Zombie Mind-Control Fungus Sends Flies to Their Death Before Bursting From Their Abdomens

A mind-controlling "zombie" fungus that kills its prey at sunset sounds like the stuff of nightmares. But, according to a group of researchers in California, it's very real. A team led by biologist Carolyn Elya describe how this fungus invades the brains of fruit flies, leads them to climb to high altitudes and then strike a "death pose" that allows the spores of the fungus to spread.

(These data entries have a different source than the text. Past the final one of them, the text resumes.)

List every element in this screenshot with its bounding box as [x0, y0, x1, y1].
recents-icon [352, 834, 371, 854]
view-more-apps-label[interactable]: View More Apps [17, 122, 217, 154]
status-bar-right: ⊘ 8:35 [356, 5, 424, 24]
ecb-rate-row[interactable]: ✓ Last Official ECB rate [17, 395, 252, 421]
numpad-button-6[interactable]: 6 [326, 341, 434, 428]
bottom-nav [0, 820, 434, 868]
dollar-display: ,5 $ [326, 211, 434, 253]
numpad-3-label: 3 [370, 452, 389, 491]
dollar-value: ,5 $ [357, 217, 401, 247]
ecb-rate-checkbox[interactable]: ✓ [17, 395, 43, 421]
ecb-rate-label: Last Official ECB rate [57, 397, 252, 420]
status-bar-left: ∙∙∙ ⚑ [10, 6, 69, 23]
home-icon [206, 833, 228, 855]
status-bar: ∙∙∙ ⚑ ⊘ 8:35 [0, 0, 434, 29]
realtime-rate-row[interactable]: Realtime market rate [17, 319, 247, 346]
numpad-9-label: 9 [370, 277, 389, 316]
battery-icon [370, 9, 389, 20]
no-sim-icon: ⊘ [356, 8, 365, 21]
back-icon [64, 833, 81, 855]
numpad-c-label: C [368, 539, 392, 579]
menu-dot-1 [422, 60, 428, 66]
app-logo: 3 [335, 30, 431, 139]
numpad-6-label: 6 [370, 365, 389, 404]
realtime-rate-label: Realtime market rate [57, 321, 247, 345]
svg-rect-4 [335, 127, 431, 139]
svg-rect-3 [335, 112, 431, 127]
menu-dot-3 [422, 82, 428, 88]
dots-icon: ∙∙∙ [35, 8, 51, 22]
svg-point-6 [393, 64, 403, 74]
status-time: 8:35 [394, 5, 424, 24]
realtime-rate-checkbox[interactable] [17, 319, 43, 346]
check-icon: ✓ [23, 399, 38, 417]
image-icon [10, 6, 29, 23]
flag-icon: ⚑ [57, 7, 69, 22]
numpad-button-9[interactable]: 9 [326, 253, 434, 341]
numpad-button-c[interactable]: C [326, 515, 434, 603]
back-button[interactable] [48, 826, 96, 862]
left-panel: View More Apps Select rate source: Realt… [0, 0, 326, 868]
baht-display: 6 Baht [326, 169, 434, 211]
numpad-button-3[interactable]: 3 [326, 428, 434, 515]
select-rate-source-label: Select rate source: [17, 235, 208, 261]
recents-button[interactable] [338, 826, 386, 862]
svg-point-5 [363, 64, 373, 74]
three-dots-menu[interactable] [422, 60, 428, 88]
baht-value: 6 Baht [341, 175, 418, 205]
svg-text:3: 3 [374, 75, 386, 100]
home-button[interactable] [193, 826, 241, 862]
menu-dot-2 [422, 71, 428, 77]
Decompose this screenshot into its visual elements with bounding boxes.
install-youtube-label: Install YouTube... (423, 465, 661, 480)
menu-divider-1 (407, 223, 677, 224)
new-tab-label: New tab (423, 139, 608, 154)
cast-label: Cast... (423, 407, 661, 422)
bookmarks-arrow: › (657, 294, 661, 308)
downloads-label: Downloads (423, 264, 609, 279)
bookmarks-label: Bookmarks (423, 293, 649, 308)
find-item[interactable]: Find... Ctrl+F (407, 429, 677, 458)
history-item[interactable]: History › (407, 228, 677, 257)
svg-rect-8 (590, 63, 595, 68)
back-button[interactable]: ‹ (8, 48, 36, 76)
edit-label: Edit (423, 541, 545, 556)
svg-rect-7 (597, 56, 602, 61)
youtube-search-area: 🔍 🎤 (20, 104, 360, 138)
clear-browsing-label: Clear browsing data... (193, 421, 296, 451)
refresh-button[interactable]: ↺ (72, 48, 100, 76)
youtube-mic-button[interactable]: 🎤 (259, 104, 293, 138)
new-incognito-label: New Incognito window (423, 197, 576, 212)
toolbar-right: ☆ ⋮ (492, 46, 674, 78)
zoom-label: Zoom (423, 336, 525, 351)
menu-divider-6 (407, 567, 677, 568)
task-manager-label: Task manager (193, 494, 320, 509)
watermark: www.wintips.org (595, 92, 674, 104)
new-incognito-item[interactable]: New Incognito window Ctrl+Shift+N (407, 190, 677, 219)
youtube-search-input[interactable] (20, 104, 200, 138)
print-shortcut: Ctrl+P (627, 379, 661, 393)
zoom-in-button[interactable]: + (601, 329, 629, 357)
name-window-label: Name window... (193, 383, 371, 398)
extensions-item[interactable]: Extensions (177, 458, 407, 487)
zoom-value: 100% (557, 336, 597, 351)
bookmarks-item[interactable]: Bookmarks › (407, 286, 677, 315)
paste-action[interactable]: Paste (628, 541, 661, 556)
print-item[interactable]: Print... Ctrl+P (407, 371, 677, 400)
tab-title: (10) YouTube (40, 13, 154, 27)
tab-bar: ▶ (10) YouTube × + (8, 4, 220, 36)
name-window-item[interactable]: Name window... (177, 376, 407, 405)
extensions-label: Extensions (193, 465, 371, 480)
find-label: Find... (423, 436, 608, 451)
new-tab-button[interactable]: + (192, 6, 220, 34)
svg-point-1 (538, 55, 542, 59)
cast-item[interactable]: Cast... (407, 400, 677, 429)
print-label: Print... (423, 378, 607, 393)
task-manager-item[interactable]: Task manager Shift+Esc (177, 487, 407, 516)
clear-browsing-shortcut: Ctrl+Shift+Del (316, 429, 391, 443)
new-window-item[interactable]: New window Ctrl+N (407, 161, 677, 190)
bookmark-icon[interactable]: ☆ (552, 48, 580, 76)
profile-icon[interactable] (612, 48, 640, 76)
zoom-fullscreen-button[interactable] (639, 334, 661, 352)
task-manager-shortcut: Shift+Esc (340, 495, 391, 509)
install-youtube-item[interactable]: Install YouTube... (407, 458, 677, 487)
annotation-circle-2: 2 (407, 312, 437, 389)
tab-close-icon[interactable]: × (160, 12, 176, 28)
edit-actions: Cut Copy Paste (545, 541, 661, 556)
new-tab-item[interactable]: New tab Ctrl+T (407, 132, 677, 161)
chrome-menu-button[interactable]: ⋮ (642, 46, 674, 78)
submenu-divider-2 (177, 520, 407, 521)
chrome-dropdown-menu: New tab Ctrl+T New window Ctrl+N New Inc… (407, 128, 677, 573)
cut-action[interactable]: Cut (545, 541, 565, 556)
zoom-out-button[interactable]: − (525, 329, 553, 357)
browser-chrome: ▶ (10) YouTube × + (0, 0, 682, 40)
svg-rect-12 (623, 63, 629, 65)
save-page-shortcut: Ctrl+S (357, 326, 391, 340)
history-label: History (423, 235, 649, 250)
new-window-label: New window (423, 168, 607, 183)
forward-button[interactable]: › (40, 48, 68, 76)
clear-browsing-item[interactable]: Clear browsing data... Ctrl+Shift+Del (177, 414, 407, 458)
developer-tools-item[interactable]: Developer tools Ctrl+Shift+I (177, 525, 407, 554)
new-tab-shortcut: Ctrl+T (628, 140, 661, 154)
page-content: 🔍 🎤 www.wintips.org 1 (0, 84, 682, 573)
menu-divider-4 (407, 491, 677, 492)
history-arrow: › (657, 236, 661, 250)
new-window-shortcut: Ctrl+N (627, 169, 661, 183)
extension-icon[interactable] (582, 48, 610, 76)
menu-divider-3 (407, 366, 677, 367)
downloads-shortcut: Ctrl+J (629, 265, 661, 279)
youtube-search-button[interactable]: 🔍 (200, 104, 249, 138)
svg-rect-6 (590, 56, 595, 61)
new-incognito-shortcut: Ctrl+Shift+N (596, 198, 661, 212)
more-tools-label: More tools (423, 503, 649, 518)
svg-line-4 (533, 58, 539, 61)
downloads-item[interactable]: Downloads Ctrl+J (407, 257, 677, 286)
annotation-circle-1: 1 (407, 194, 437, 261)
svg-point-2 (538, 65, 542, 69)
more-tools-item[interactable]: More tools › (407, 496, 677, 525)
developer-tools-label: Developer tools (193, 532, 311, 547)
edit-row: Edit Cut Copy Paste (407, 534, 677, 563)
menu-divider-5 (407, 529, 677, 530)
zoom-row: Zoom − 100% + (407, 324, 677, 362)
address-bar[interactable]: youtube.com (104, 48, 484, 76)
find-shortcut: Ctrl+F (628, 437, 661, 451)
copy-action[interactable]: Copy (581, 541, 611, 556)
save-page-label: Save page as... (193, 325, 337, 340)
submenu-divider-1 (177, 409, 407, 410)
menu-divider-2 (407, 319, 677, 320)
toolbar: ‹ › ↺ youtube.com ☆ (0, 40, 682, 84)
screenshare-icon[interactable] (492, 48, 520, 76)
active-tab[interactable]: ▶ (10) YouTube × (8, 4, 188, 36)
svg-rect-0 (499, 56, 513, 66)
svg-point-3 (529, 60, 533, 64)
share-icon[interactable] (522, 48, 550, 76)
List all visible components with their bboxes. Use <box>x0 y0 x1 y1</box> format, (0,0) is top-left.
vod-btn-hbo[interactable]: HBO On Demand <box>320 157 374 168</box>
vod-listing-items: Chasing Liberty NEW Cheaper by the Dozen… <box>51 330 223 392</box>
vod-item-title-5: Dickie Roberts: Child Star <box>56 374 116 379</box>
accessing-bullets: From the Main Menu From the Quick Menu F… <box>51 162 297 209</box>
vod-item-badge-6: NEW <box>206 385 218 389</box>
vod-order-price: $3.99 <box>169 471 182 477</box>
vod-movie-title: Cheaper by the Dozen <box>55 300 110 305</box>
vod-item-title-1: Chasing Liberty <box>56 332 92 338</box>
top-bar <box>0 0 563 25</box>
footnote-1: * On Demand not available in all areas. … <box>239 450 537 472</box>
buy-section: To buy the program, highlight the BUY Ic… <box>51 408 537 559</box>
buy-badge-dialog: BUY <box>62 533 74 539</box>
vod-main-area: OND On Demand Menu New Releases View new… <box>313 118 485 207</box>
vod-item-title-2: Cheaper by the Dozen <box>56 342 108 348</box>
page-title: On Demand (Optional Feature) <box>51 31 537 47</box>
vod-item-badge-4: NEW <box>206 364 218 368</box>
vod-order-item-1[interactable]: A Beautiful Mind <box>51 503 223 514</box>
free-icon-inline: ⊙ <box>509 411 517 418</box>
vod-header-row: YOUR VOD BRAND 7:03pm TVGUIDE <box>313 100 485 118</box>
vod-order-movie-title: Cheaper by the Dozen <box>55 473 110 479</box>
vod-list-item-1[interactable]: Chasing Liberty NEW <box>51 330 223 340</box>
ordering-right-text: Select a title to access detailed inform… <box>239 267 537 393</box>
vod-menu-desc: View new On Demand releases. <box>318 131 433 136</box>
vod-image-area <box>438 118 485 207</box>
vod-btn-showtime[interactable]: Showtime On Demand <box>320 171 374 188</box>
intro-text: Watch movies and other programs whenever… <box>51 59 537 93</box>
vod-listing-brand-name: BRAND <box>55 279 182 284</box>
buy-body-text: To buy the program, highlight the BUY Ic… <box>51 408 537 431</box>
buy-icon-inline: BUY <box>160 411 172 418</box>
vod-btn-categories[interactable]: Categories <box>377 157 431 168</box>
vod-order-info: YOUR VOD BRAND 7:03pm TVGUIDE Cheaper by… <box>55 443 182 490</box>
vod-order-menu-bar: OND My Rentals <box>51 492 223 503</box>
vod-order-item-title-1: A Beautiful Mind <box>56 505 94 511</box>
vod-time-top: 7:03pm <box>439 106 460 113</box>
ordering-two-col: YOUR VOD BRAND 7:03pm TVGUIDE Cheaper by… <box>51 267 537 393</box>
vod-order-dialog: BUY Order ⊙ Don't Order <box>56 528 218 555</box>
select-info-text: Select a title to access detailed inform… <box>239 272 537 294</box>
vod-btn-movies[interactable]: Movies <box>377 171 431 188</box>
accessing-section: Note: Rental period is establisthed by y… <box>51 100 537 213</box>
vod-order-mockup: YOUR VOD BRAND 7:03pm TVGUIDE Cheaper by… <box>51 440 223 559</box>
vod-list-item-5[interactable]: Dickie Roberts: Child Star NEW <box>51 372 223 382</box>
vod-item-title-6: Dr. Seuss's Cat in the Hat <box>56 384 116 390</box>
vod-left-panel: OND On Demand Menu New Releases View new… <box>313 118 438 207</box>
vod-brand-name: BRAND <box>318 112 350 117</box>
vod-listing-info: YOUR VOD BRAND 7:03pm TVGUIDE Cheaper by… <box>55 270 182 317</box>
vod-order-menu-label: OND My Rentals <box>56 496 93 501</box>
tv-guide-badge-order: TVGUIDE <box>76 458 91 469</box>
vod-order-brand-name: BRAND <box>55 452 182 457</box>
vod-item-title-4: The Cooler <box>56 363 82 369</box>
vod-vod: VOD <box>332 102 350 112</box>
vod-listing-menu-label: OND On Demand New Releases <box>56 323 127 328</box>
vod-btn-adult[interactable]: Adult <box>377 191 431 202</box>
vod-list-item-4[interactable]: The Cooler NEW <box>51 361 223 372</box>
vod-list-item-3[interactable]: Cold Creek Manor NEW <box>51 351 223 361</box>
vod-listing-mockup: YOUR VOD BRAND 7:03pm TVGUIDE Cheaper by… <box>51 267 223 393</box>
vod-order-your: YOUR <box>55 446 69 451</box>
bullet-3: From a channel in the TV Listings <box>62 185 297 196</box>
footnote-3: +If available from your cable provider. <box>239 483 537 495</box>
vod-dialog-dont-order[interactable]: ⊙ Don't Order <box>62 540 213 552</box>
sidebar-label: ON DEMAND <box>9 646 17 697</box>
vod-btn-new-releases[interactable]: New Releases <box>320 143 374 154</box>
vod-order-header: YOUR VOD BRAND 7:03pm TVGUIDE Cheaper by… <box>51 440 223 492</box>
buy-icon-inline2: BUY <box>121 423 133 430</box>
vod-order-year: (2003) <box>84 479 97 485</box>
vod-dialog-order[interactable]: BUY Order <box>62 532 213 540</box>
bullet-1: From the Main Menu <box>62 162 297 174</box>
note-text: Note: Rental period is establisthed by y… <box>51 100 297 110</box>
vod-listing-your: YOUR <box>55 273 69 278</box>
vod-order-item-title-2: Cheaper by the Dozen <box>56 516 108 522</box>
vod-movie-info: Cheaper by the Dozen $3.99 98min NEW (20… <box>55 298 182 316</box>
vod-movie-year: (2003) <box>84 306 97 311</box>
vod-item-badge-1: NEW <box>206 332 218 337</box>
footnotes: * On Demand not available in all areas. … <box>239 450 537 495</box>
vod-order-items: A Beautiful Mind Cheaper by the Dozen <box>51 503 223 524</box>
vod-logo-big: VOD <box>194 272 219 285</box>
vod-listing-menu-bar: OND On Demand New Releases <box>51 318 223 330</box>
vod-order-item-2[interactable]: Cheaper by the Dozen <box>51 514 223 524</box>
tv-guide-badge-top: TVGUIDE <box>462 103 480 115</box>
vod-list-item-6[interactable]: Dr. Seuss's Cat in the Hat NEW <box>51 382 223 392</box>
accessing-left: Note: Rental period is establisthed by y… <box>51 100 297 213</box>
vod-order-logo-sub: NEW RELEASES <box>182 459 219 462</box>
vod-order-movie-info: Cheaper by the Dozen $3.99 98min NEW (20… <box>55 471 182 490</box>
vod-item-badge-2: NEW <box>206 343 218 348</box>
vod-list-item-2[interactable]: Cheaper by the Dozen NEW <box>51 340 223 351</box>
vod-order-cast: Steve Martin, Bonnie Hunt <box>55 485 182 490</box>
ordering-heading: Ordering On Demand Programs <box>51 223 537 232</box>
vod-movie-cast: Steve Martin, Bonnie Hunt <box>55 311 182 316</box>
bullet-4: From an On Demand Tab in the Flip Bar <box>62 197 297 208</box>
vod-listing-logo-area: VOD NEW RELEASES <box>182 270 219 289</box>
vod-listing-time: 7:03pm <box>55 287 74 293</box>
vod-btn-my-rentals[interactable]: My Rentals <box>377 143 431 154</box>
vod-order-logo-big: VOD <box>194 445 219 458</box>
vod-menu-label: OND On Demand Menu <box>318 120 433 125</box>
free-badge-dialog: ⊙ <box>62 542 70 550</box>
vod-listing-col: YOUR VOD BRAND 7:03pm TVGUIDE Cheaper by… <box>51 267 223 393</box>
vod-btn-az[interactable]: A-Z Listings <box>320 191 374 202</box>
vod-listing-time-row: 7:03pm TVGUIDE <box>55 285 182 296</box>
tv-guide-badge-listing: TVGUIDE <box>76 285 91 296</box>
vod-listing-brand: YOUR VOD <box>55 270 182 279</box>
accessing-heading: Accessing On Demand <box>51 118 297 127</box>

The researchers explain how the fungus Entomophthora muscae manipulates fruit flies in a preprinted article available on biorxiv, which has not been peer-reviewed. The scientists first noticed in 2015 that some flies they'd been studying for separate work were mysteriously dying with their wings raised and with signs of "fungal growth" on their bodies. The dead flies looked white and swollen as Entomophthora grew from their abdomens.

As the blogger Neuroskeptic points out, the researchers realized that the flies the fungus infected in the wild are close cousins of Drosophila Melanogaster, a fly that's been studied to death (excuse the pun) by scientists. So, by infecting this well-studied fly with the fungus, Elya and her team could bring to bear all the knowledge about the brains and bodies of these flies in order to understand this strange fungus.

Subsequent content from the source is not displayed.